### [EXERCISE DESCRIPTION]
Give back exactly the lines of the entries below from the line with "Osteo Lausanne (746, 1434)" to the line with "Fonctionnalités (950, 1434)", inclusive, and only those.

### [LISTED RECORDS]
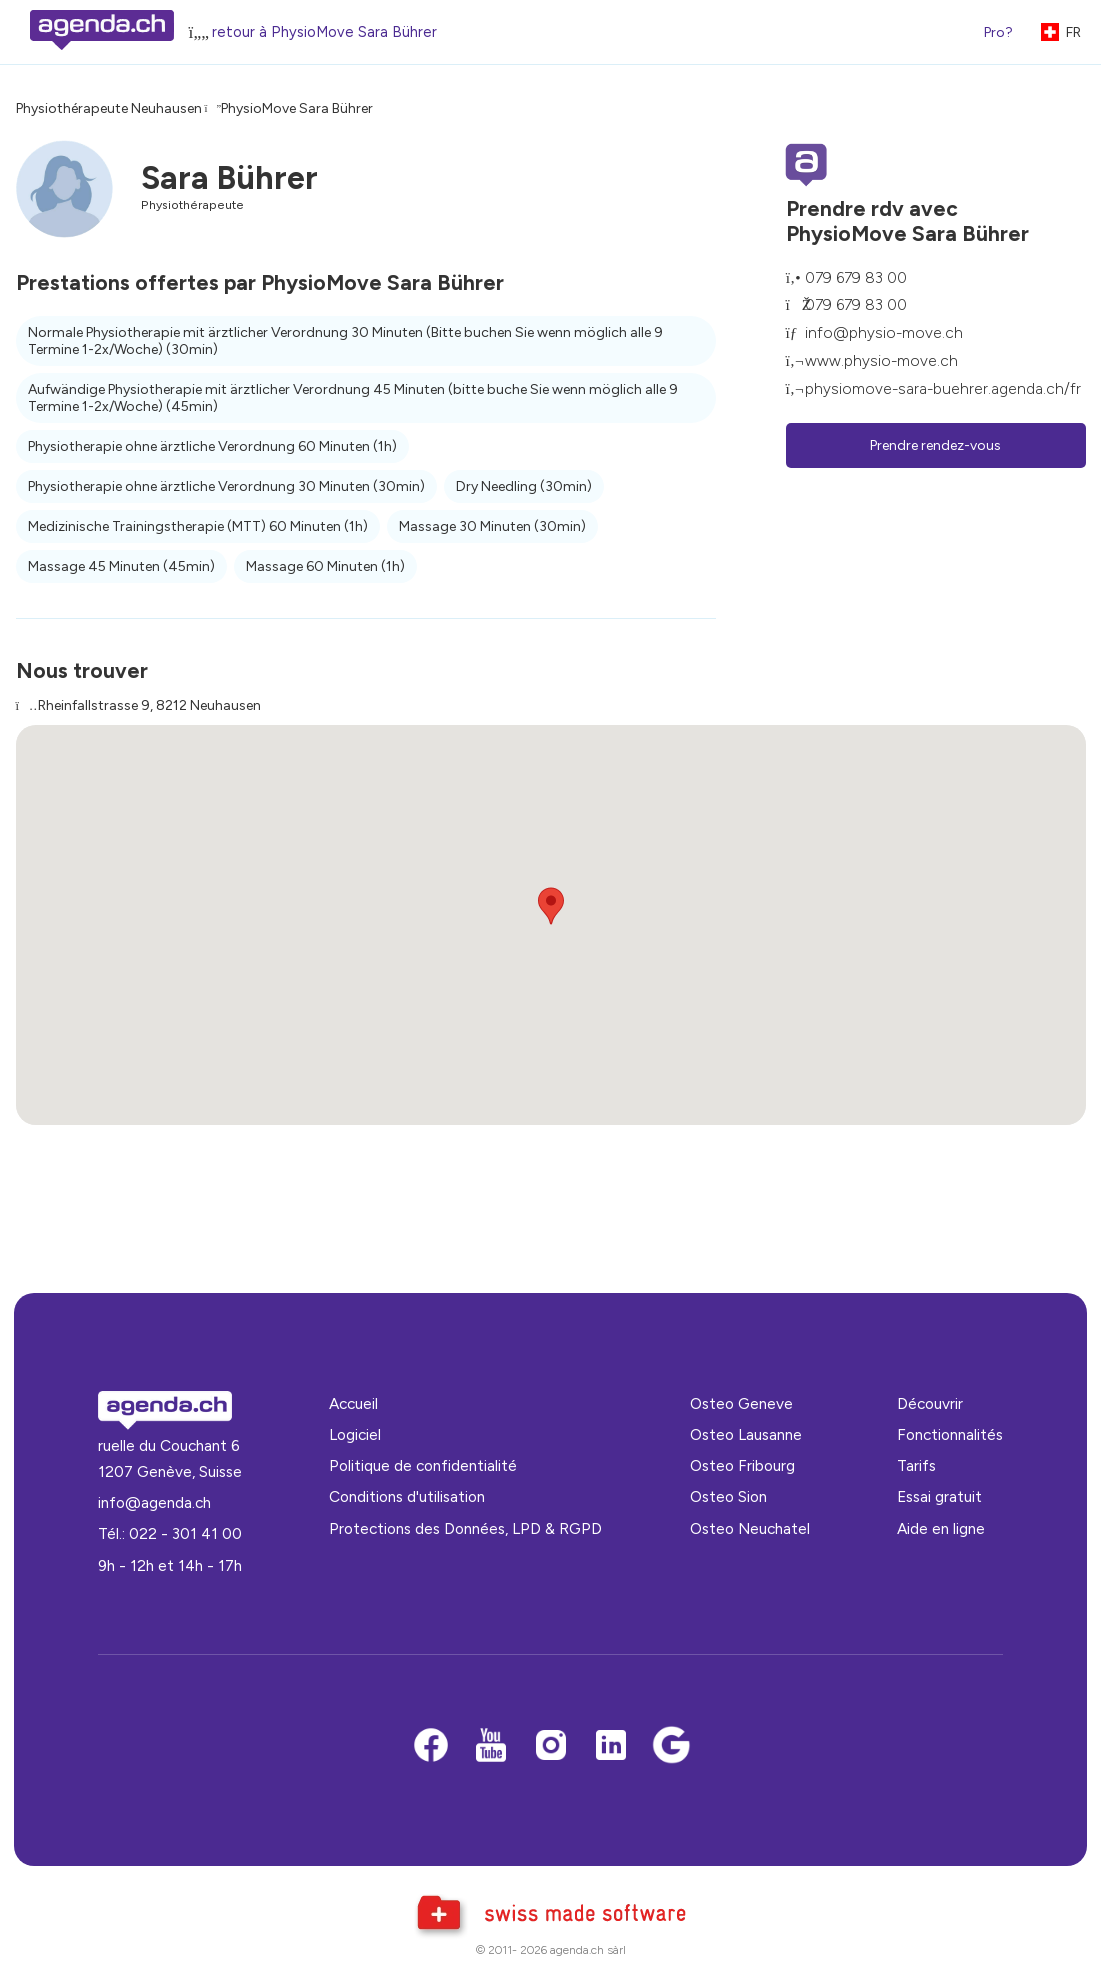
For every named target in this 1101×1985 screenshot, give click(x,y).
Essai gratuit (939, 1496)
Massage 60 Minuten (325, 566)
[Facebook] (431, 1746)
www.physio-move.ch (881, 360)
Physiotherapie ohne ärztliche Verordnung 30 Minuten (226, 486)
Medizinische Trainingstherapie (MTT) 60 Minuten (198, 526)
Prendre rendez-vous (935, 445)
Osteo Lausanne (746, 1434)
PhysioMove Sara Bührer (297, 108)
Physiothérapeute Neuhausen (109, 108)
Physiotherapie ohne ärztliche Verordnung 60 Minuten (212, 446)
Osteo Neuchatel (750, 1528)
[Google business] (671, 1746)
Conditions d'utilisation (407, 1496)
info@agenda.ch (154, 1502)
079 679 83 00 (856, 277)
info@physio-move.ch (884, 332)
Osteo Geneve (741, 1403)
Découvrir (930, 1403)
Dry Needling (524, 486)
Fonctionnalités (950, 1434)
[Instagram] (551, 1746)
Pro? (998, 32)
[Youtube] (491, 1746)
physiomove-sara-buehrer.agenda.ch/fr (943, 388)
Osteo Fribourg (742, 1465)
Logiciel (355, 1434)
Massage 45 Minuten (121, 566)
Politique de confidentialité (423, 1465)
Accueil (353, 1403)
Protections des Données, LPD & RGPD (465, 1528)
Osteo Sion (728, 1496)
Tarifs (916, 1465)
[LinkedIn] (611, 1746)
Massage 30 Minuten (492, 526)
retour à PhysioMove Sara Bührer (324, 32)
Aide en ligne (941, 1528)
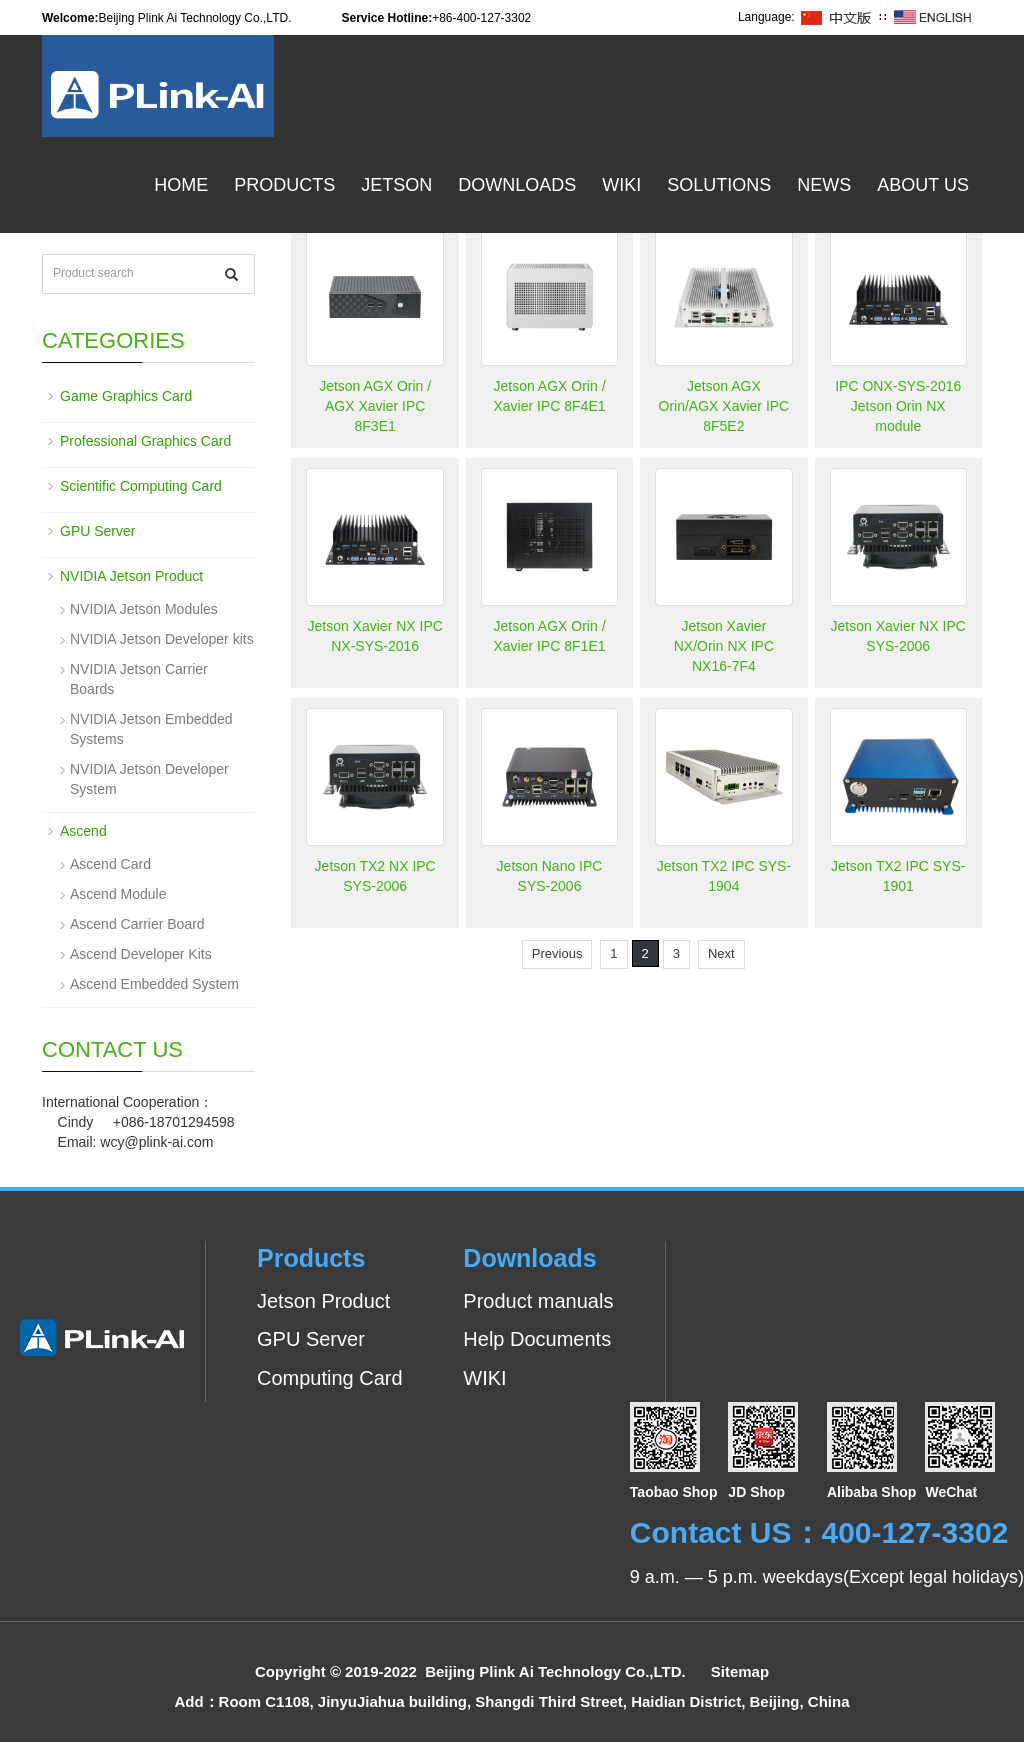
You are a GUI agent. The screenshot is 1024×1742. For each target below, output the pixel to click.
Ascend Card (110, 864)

### [ANSWER SPACE]
Osteo Lausanne (746, 1434)
PhysioMove Sara Bührer (297, 108)
Physiothérapeute Neuhausen (109, 108)
Physiotherapie ohne ärztliche Verordnung 60 Minuten (212, 446)
Osteo Neuchatel (750, 1528)
[Google business] (671, 1746)
Conditions d'utilisation (407, 1496)
info@agenda.ch (154, 1502)
079 679 83 00 (856, 277)
info@physio-move.ch (884, 332)
Osteo Geneve (741, 1403)
Découvrir (930, 1403)
Dry Needling (524, 486)
Fonctionnalités (950, 1434)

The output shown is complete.